Combining Translation, Rotation, and Scaling in GLSL
By themselves, translation, rotation, and scaling are useful.
Together, they become incredibly powerful.
Almost every animated shader, game effect, motion graphic, or procedural interface combines these three operations.
The exciting part is that the drawing code usually stays exactly the same.
Only the coordinates change.
Thinking Like a Shader

Imagine you have a rubber stamp.
The stamp always draws the same square.
Instead of carving a new stamp every time, you simply move it, rotate it, or resize it before pressing it onto the paper.
Procedural shaders work in the same way.
The shape never changes.
Only its coordinate system does.
Starting with Centered Coordinates
As before, we'll begin by centering the UV coordinates.
vec2 uv = vUv - 0.5;
Every transformation will happen around this point.
Step One: Translation
Let's move the coordinate system.
uv -= vec2(0.25, 0.0);
The rectangle now appears slightly to the right.
Translation decides where the object lives.
Step Two: Scaling
Next, resize the coordinate system.
uv /= 1.5;
The rectangle becomes larger.
Remember that dividing the coordinates makes the shape appear bigger.
Step Three: Rotation
Now rotate the coordinates.
float angle = uTime;
float c = cos(angle);
float s = sin(angle);
mat2 rotation = mat2(
c, -s,
s, c
);
uv = rotation * uv;
The object now spins smoothly while staying at its translated position.
Drawing the Shape
Now draw the rectangle.
float rect =
step(-0.20, uv.x) *
(1.0 - step(0.20, uv.x)) *
step(-0.10, uv.y) *
(1.0 - step(0.10, uv.y));
Notice that the drawing code is identical to previous lessons.

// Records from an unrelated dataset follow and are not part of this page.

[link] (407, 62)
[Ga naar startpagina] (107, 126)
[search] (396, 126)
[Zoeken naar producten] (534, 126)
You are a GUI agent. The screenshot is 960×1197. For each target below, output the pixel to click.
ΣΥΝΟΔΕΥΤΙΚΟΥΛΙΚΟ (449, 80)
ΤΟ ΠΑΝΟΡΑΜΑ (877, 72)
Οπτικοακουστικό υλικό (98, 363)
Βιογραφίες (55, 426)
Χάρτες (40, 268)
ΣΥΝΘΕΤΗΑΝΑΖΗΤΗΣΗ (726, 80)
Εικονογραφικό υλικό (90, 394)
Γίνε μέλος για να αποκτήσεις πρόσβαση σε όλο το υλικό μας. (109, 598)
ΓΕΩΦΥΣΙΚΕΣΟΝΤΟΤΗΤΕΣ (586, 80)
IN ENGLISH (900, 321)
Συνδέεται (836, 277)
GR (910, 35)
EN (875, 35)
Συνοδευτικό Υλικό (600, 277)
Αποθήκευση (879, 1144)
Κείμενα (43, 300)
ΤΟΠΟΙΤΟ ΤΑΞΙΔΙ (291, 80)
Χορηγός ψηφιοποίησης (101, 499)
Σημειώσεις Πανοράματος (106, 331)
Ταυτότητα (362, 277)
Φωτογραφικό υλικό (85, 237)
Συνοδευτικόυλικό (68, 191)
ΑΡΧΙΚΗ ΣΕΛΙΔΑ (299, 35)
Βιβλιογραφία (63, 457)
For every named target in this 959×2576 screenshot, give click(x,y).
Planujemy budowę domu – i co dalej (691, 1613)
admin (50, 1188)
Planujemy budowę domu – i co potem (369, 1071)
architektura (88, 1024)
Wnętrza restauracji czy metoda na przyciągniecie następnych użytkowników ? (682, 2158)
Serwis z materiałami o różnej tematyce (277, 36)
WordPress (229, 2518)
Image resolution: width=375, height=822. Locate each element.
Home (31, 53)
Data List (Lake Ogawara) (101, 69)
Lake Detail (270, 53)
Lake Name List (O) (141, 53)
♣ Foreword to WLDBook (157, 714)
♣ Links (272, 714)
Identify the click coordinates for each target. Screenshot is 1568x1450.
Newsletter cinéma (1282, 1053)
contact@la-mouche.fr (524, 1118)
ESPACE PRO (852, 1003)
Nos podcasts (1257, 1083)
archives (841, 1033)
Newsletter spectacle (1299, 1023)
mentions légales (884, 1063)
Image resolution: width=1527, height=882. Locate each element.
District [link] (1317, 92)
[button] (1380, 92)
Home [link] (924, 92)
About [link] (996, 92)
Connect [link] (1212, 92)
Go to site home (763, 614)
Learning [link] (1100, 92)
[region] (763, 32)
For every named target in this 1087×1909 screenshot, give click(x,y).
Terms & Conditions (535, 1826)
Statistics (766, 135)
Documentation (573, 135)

Only the coordinates changed.
Complete Shader
#ifdef GL_ES
precision mediump float;
#endif
uniform float uTime;
varying vec2 vUv;
void main(){
vec2 uv = vUv - 0.5;
uv -= vec2(0.25, 0.0);
uv /= 1.5;
float angle = uTime;
float c = cos(angle);
float s = sin(angle);
mat2 rotation = mat2(
c, -s,
s, c
);
uv = rotation * uv;
float rect =
step(-0.20, uv.x) *
(1.0 - step(0.20, uv.x)) *
step(-0.10, uv.y) *
(1.0 - step(0.10, uv.y));
gl_FragColor = vec4(vec3(rect),1.0);
}
With only a few transformations, we've created a moving, rotating, and resized object.
Why the Order Matters
Let's swap two operations.
Rotate first.
Then translate.
uv = rotation * uv;
uv -= vec2(0.25,0.0);
The animation changes completely.
Instead of spinning around its own center, the rectangle now travels in a circular path.
Nothing else changed.
Only the order.
This is one of the most important ideas in computer graphics.
Another Example
Scale after rotating.
uv = rotation * uv;
uv *= 2.0;
The rectangle rotates exactly the same way, but now appears smaller.
Every transformation affects those that come after it.
Building a Transformation Pipeline
Professional shaders often follow a simple sequence.
Center coordinates
↓
Translate
↓
Rotate
↓
Scale
↓
Draw shape
Keeping transformations organized makes complex shaders much easier to understand.
Creating Multiple Objects
Every object can have its own coordinate system.
vec2 uv1 = uv;
vec2 uv2 = uv;
uv1 -= vec2(0.25,0.0);
uv2 += vec2(0.25,0.0);
Each object can then receive its own rotation or scaling.
This technique allows dozens of animated objects to exist inside one shader.
Combining Everything with Animation
Nothing stops us from animating every transformation.
uv -= vec2(sin(uTime),0.0)*0.2;
uv /= 1.2 + sin(uTime)*0.2;
Now the rectangle moves while changing size.
Add rotation as well, and all three transformations work together.
Where Is This Used?
Transformation pipelines appear in almost every graphics application.
- Game user interfaces.
- Motion graphics.
- Animated logos.
- Particle systems.
- Interactive backgrounds.
- Scientific visualizations.
- Procedural artwork.
- Audio visualizers.
- Loading screens.
- Mobile applications.
Learning this workflow prepares you for much larger shader projects.
Try These Experiments
Translate before rotating.
Rotate before translating.
Scale before rotating.
Rotate before scaling.
Animate every transformation.
Create two objects with different transformation orders.
Watch how dramatically the motion changes.
A Small Challenge
Can you create these effects?
- A spinning button that grows and shrinks.
- Two rotating rectangles moving in opposite directions.
- A loading animation with several rotating objects.
- A simple solar system.
- A procedural logo built from multiple transformed shapes.
Every challenge uses exactly the same transformation techniques you've learned over the past few lessons.